All baseline vital parameters were recorded before surgery. Ringer lactate solution was administered intravenously by using an 18G cannula. The ultrasound-guided supraclavicular block was performed with the patient in a semi-sitting position, and the head rotated to the opposite side of the side to be blocked. Before the procedure, the site was disinfected, and the ultrasound probe was kept in the coronal oblique plane in the supraclavicular fossa. The hypoechoic pulsating subclavian artery was recognized above the hyperechoic first rib and confirmed by color Doppler. The probe was positioned until both the first rib and pleura were seen simultaneously while keeping the artery in view. The supraclavicular brachial plexus was identified as the structure mimicking a bunch of grapes. The proposed puncture site was infiltrated with 1 mL of 2% lidocaine. Then, the needle was inserted in a lateral to the medial plane until the brachial plexus was reached. A “palpable pop” confirmed the insertion of the needle into the sheath. After confirming negative aspiration for blood, 1-1.5mL of the prepared drug was injected to confirm the needle placement. After confirming the proper dissemination of the drug around the brachial plexus, further progression of the needle by 1-2 mm was performed to achieve ample spread of the prepared drug. After injecting the prepared drug, the block was tested for both sensory blockage and motor blockage by using the spirit swab method and the Bromage score, respectively, with 0 indicating no block and 3 indicating total block. If a motor block of Bromage 3 was not achieved within 30 min, the block was considered to have failed, and those patients were ruled out of the study. The maximum allowable doses in 24 hours for paracetamol and tramadol were 4 g and 300 mg, respectively. If the patient had persistent VAS ≥6 after receiving paracetamol and tramadol, morphine 0.1 mg/kg IV was given as a rescue analgesic.
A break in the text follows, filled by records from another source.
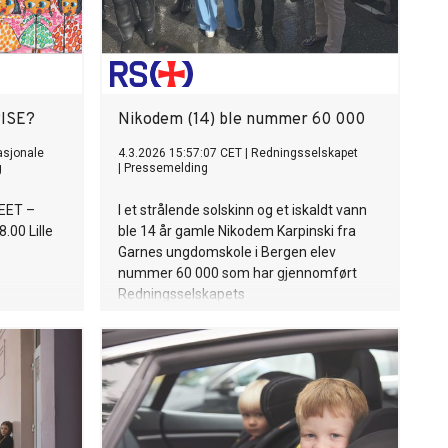
ISE?
Nikodem (14) ble nummer 60 000
asjonale
4.3.2026 15:57:07 CET
|
Redningsselskapet
g
|
Pressemelding
EET –
I et strålende solskinn og et iskaldt vann
00 Lille
ble 14 år gamle Nikodem Karpinski fra
Garnes ungdomskole i Bergen elev
nummer 60 000 som har gjennomført
Redningsselskapets
drukningsforebyggende program «RS
Trygg i vann». – Det er veldig viktig at vi
kan redde oss selv eller noen som trenger
hjelp, sier Karpinski.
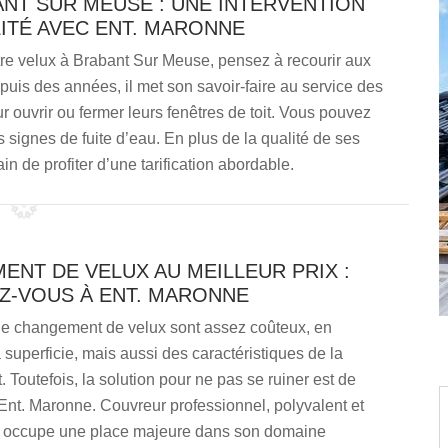
ANT SUR MEUSE : UNE INTERVENTION
LITÉ AVEC ENT. MARONNE
otre velux à Brabant Sur Meuse, pensez à recourir aux
uis des années, il met son savoir-faire au service des
 ouvrir ou fermer leurs fenêtres de toit. Vous pouvez
s signes de fuite d’eau. En plus de la qualité de ses
in de profiter d’une tarification abordable.
NT DE VELUX AU MEILLEUR PRIX :
Z-VOUS À ENT. MARONNE
de changement de velux sont assez coûteux, en
a superficie, mais aussi des caractéristiques de la
t. Toutefois, la solution pour ne pas se ruiner est de
Ent. Maronne. Couvreur professionnel, polyvalent et
il occupe une place majeure dans son domaine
The data were compiled using MS Excel (Redmond, USA), and the statistical analysis was performed using IBM Corp. Released 2011. IBM SPSS Statistics for Windows, Version 20.0. Armonk, NY: IBM Corp. A p-value < 0.05 was considered statistically significant.
Results
There was no significant difference in, age, gender, ASA physical status, body mass index (BMI), or duration of surgery between groups D and X, as shown in Table 1.
Table 1. Comparison of demographics and clinical characteristics between the groups .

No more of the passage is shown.